Your task:
The word "Kosten" occurs in some lines of the data. Return each such line.

(Data excerpts)
##########

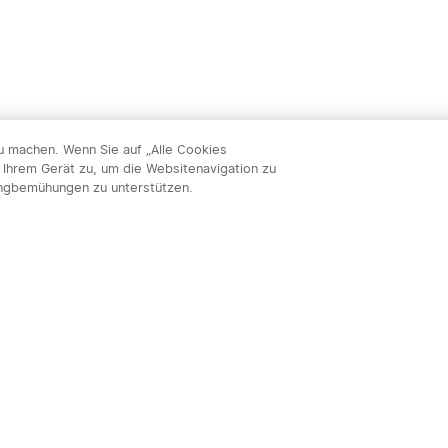
zu machen. Wenn Sie auf „Alle Cookies
 Ihrem Gerät zu, um die Websitenavigation zu
ingbemühungen zu unterstützen.
Abon
nnieren & profitieren:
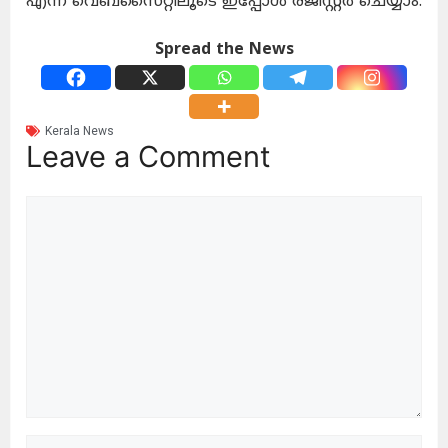
എന്ന വെബ്സൈറ്റിലൂടെ ഇപ്പോൾ രജിസ്റ്റർ ചെയ്യാം.
Spread the News
Kerala News
Leave a Comment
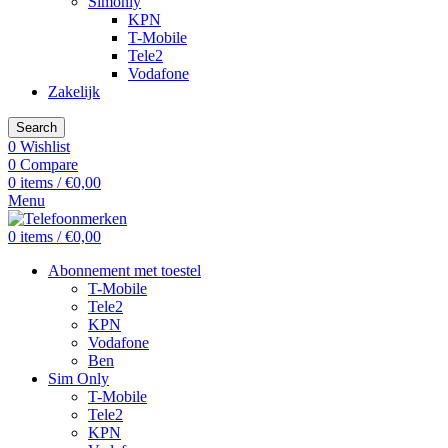
Simonly
KPN
T-Mobile
Tele2
Vodafone
Zakelijk
Search
0
Wishlist
0
Compare
0
items
/
€
0,00
Menu
0
items
/
€
0,00
Abonnement met toestel
T-Mobile
Tele2
KPN
Vodafone
Ben
Sim Only
T-Mobile
Tele2
KPN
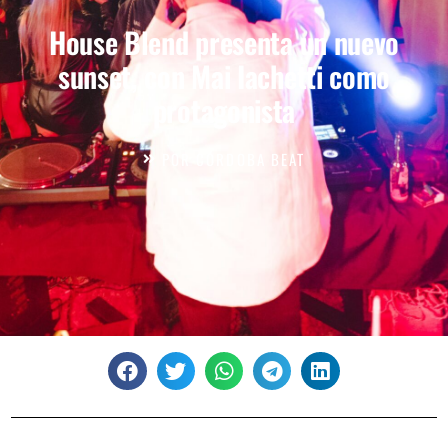
House Blend presenta un nuevo
sunset, con Mai Iachetti como
protagonista
POR
CÓRDOBA BEAT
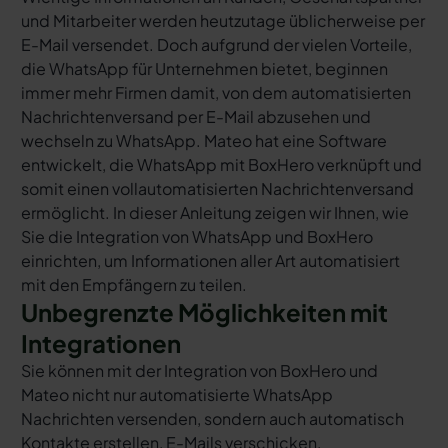
und Mitarbeiter werden heutzutage üblicherweise per
E-Mail versendet. Doch aufgrund der vielen Vorteile,
die WhatsApp für Unternehmen bietet, beginnen
immer mehr Firmen damit, von dem automatisierten
Nachrichtenversand per E-Mail abzusehen und
wechseln zu WhatsApp. Mateo hat eine Software
entwickelt, die WhatsApp mit BoxHero verknüpft und
somit einen vollautomatisierten Nachrichtenversand
ermöglicht. In dieser Anleitung zeigen wir Ihnen, wie
Sie die Integration von WhatsApp und BoxHero
einrichten, um Informationen aller Art automatisiert
mit den Empfängern zu teilen.
Unbegrenzte Möglichkeiten mit
Integrationen
Sie können mit der Integration von BoxHero und
Mateo nicht nur automatisierte WhatsApp
Nachrichten versenden, sondern auch automatisch
Kontakte erstellen, E-Mails verschicken,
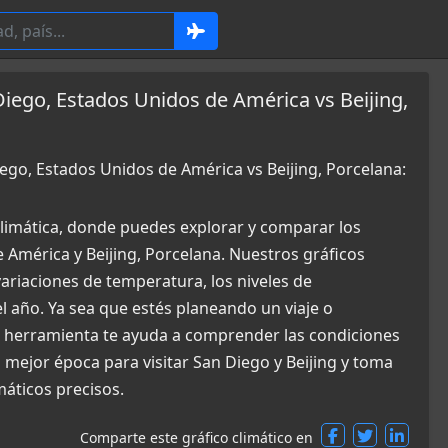
iego, Estados Unidos de América vs Beijing,
ego, Estados Unidos de América vs Beijing, Porcelana:
limática, donde puedes explorar y comparar los
 América y Beijing, Porcelana. Nuestros gráficos
ariaciones de temperatura, los niveles de
el año. Ya sea que estés planeando un viaje o
a herramienta te ayuda a comprender las condiciones
 mejor época para visitar San Diego y Beijing y toma
máticos precisos.
Comparte este gráfico climático en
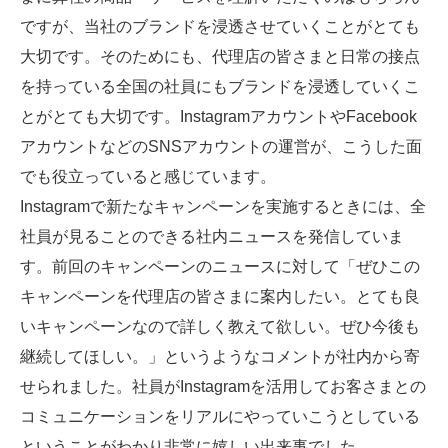
ですが、当社のブランドを浸透させていくことがとても
大切です。そのためにも、代理店の皆さまと日常の接点
を持っている全国の社員にもブランドを浸透していくこ
とがとても大切です。InstagramアカウントやFacebook
アカウントなどのSNSアカウントの運営が、こうした面
でも役立っていると感じています。
Instagramで新たなキャンペーンを実施するときには、全
社員が見ることのできる社内ニュースを発信していま
す。前回のキャンペーンのニュースに対して「ぜひこの
キャンペーンを代理店の皆さまに案内したい。とても良
いキャンペーンなので詳しく教えて欲しい。ぜひ今後も
継続してほしい。」というようなコメントが社内から寄
せられました。社員がInstagramを活用してお客さまとの
コミュニケーションをリアルにやっていこうとしている
ということがわかり非常に嬉しい出来事でした。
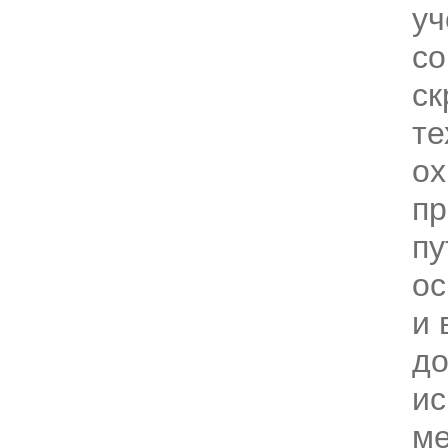
уч
с
ск
те
ох
пр
пу
ос
и 
до
ис
ме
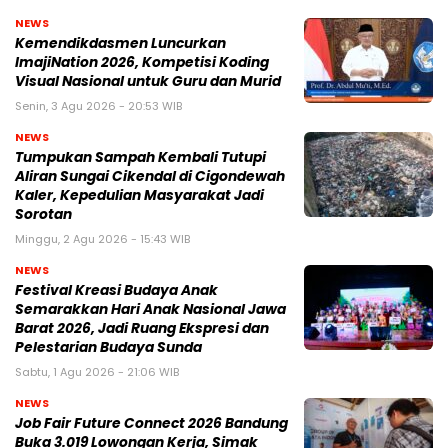
NEWS
Kemendikdasmen Luncurkan
ImajiNation 2026, Kompetisi Koding
Visual Nasional untuk Guru dan Murid
Senin, 3 Agu 2026 - 20:53 WIB
NEWS
Tumpukan Sampah Kembali Tutupi
Aliran Sungai Cikendal di Cigondewah
Kaler, Kepedulian Masyarakat Jadi
Sorotan
Minggu, 2 Agu 2026 - 15:43 WIB
NEWS
Festival Kreasi Budaya Anak
Semarakkan Hari Anak Nasional Jawa
Barat 2026, Jadi Ruang Ekspresi dan
Pelestarian Budaya Sunda
Sabtu, 1 Agu 2026 - 21:06 WIB
NEWS
Job Fair Future Connect 2026 Bandung
Buka 3.019 Lowongan Kerja, Simak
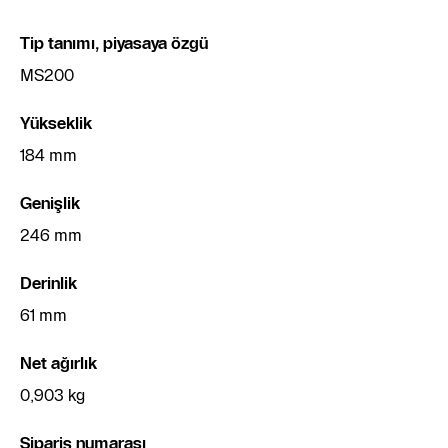
Tip tanımı, piyasaya özgü
MS200
Yükseklik
184 mm
Genişlik
246 mm
Derinlik
61 mm
Net ağırlık
0,903 kg
‌Sipariş numarası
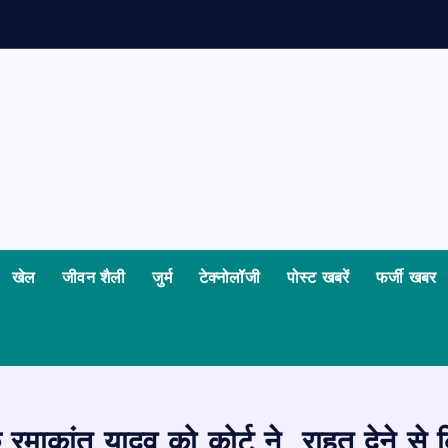
खेल
जीवन शैली
जुर्म
टेक्नोलॉजी
पोस्ट खबरें
फर्जी खबर
 रमाकांत यादव को कोर्ट ने राहत देने 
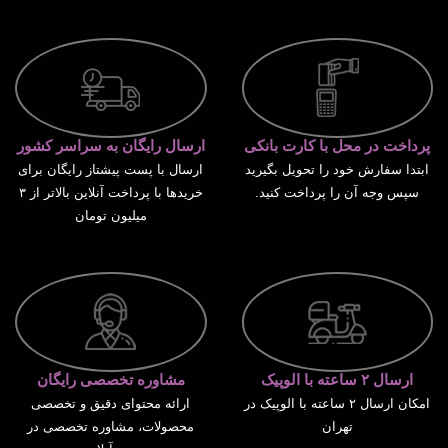
پرداخت در محل با کارت بانکی
ارسال رایگان به سراسر کشور
ابتدا سفارش خود را تحویل بگیرید
ارسال با پست پیشتاز رایگان برای
سپس وجه آن را پرداخت کنید.
خریدها با پرداخت آنلاین بالاتر از ۳
میلیون تومان
ارسال ۲ ساعته با الوپیک
مشاوره تخصصی رایگان
امکان ارسال ۲ ساعته با الوپیک در
ارائه محتوای دقیق و تخصصی
تهران
محصولات، مشاوره تخصصی در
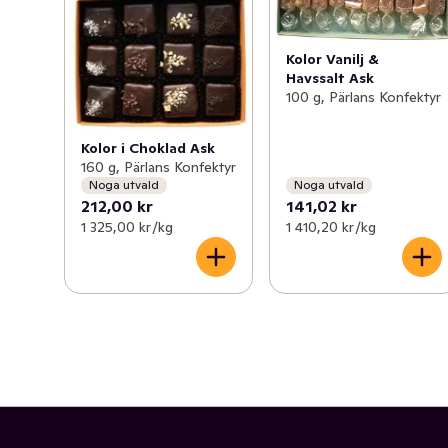
Kolor Vanilj &
Havssalt Ask
100 g, Pärlans Konfektyr
Kolor i Choklad Ask
160 g, Pärlans Konfektyr
Noga utvald
Noga utvald
212,00 kr
141,02 kr
1 325,00 kr /kg
1 410,20 kr /kg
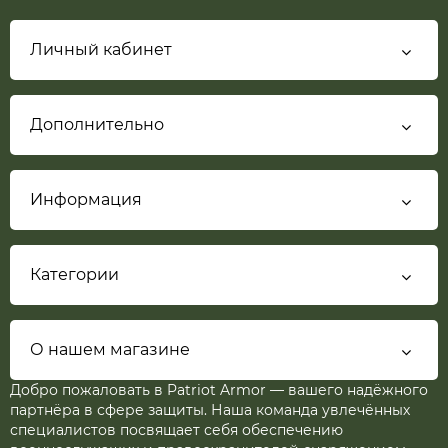
Личный кабинет
Дополнительно
Информация
Категории
О нашем магазине
Добро пожаловать в Patriot Armor — вашего надёжного
партнёра в сфере защиты. Наша команда увлечённых
специалистов посвящает себя обеспечению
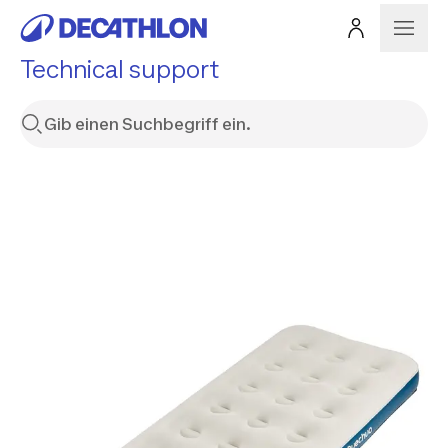
Technical support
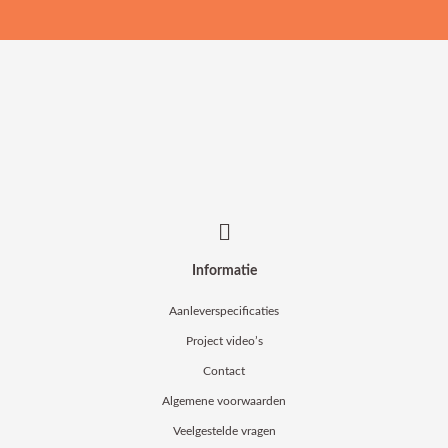
Informatie
Aanleverspecificaties
Project video’s
Contact
Algemene voorwaarden
Veelgestelde vragen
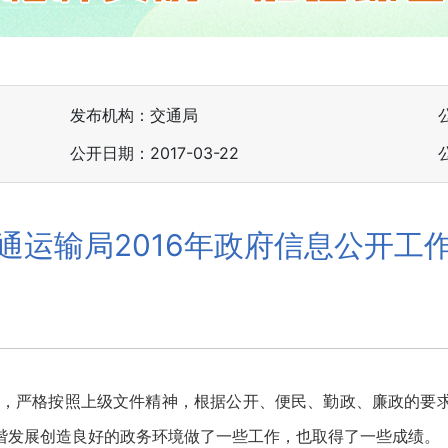
发布机构：交通局
公开日期：2017-03-22
通运输局2016年政府信息公开工
导下，严格按照上级文件精神，根据公开、便民、勤政、廉政的要
谐发展创造良好的政务环境做了一些工作，也取得了一些成绩。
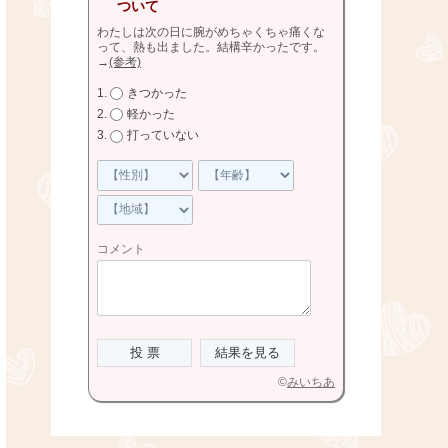
ついて
わたしは次の日に腕がめちゃくちゃ痛くな
って、熱も出ました。結構辛かったです。
→
(参考)
きつかった
軽かった
打っていない
コメント
©
みいちあ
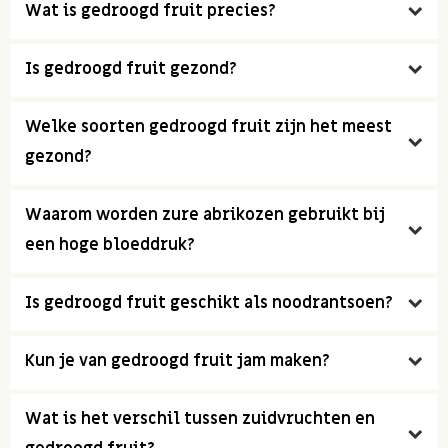
Wat is gedroogd fruit precies?
Is gedroogd fruit gezond?
Welke soorten gedroogd fruit zijn het meest
gezond?
Waarom worden zure abrikozen gebruikt bij
een hoge bloeddruk?
Is gedroogd fruit geschikt als noodrantsoen?
Kun je van gedroogd fruit jam maken?
Wat is het verschil tussen zuidvruchten en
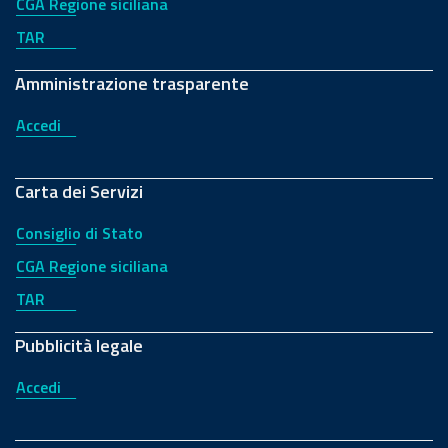
CGA Regione siciliana
TAR
Amministrazione trasparente
Accedi
Carta dei Servizi
Consiglio di Stato
CGA Regione siciliana
TAR
Pubblicità legale
Accedi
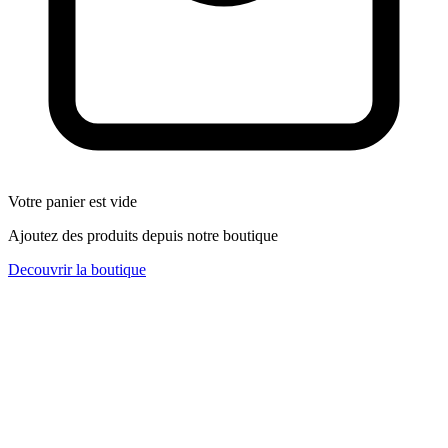
Votre panier est vide
Ajoutez des produits depuis notre boutique
Decouvrir la boutique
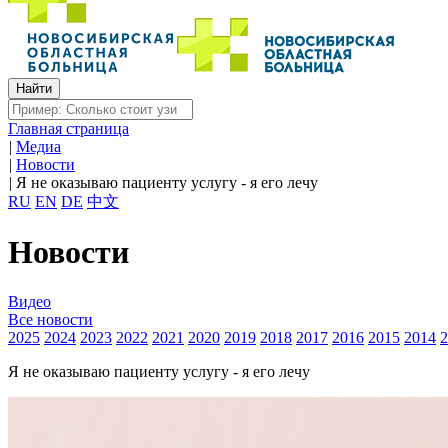
Главная страница
|
Медиа
|
Новости
|
Я не оказываю пациенту услугу - я его лечу
RU
EN
DE
中文
Новости
Видео
Все новости
2025
2024
2023
2022
2021
2020
2019
2018
2017
2016
2015
2014
2
Я не оказываю пациенту услугу - я его лечу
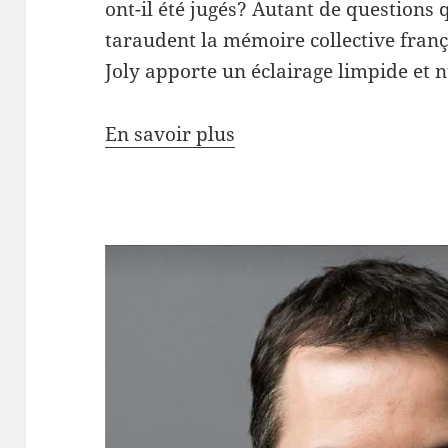
ont-il été jugés? Autant de questions
taraudent la mémoire collective franç
Joly apporte un éclairage limpide et 
En savoir plus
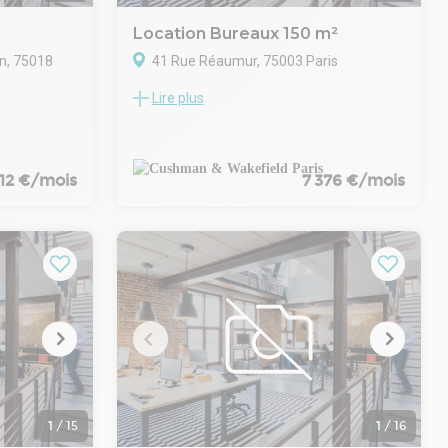
Location Bureaux 150 m²
n, 75018
41 Rue Réaumur, 75003 Paris
Lire plus
Cushman & Wakefield vous propose des
pose des
bureaux lumineux au 5ème étage
Découvrez des bureaux de 160 m² dans un
uen
immeuble de charme, offrant :
112 €/mois
7 376 €/mois
Parquet et moulures pour un cadre
u métro La
élégant,
t bénéficie
Une vue dégagée depuis un étage élevé,
a fois
Une cuisine équipée et sanitaires privatifs,
sur une
Un grand balcon.
térieure
Ces espaces sont parfaits pour allier
confort et fonctionnalité. Reprise de bail -
activité
contactez-nous pour plus d'informations
 lumière
et une visite rapide !
le de repos
n toute
1
/
15
1
/
16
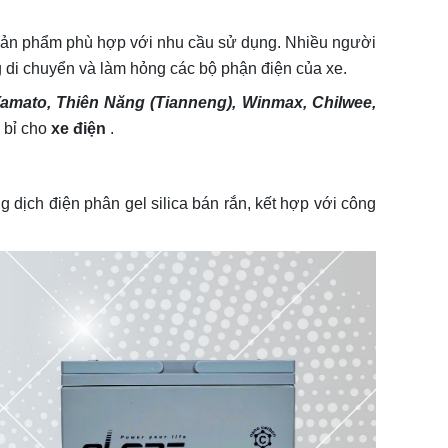
 sản phẩm phù hợp với nhu cầu sử dụng. Nhiều người
 di chuyển và làm hỏng các bộ phận điện của xe.
amato, Thiên Năng (Tianneng), Winmax, Chilwee,
 bỉ cho
xe điện
.
ịch điện phân gel silica bán rắn, kết hợp với công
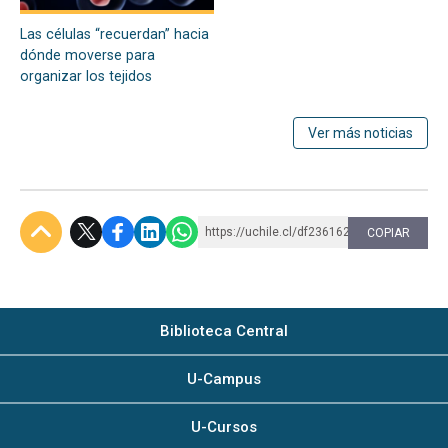
Las células “recuerdan” hacia
dónde moverse para
organizar los tejidos
Ver más noticias
https://uchile.cl/df236162
COPIAR
Subir
Biblioteca Central
U-Campus
U-Cursos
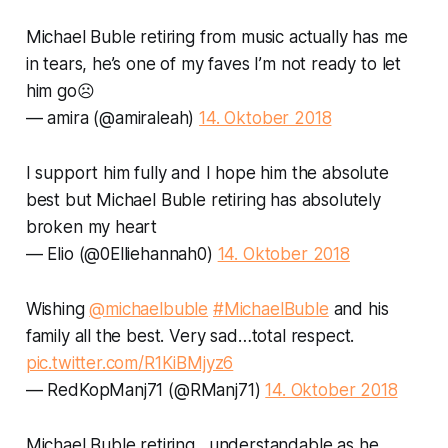
Michael Buble retiring from music actually has me
in tears, he’s one of my faves I’m not ready to let
him go☹️
— amira (@amiraleah)
14. Oktober 2018
I support him fully and I hope him the absolute
best but Michael Buble retiring has absolutely
broken my heart
— Elio (@0Elliehannah0)
14. Oktober 2018
Wishing
@michaelbuble
#MichaelBuble
and his
family all the best. Very sad…total respect.
pic.twitter.com/R1KiBMjyz6
— RedKopManj71 (@RManj71)
14. Oktober 2018
Michael Buble retiring…understandable as he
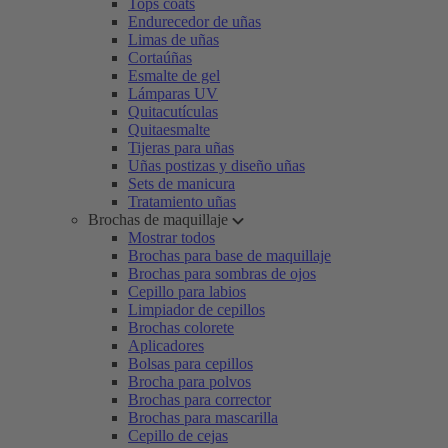
Tops coats
Endurecedor de uñas
Limas de uñas
Cortaúñas
Esmalte de gel
Lámparas UV
Quitacutículas
Quitaesmalte
Tijeras para uñas
Uñas postizas y diseño uñas
Sets de manicura
Tratamiento uñas
Brochas de maquillaje
Mostrar todos
Brochas para base de maquillaje
Brochas para sombras de ojos
Cepillo para labios
Limpiador de cepillos
Brochas colorete
Aplicadores
Bolsas para cepillos
Brocha para polvos
Brochas para corrector
Brochas para mascarilla
Cepillo de cejas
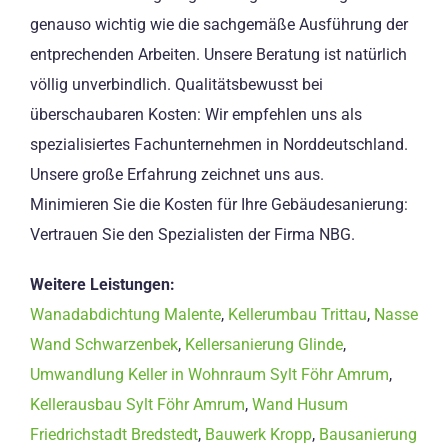
genauso wichtig wie die sachgemäße Ausführung der
entprechenden Arbeiten. Unsere Beratung ist natürlich
völlig unverbindlich. Qualitätsbewusst bei
überschaubaren Kosten: Wir empfehlen uns als
spezialisiertes Fachunternehmen in Norddeutschland.
Unsere große Erfahrung zeichnet uns aus.
Minimieren Sie die Kosten für Ihre Gebäudesanierung:
Vertrauen Sie den Spezialisten der Firma NBG.
Weitere Leistungen:
Wanadabdichtung Malente
,
Kellerumbau Trittau
,
Nasse
Wand Schwarzenbek
,
Kellersanierung Glinde
,
Umwandlung Keller in Wohnraum Sylt Föhr Amrum
,
Kellerausbau Sylt Föhr Amrum
,
Wand Husum
Friedrichstadt Bredstedt
,
Bauwerk Kropp
,
Bausanierung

##########

Solution to this problem:
überschaubaren Kosten: Wir empfehlen uns als
Minimieren Sie die Kosten für Ihre Gebäudesanierung:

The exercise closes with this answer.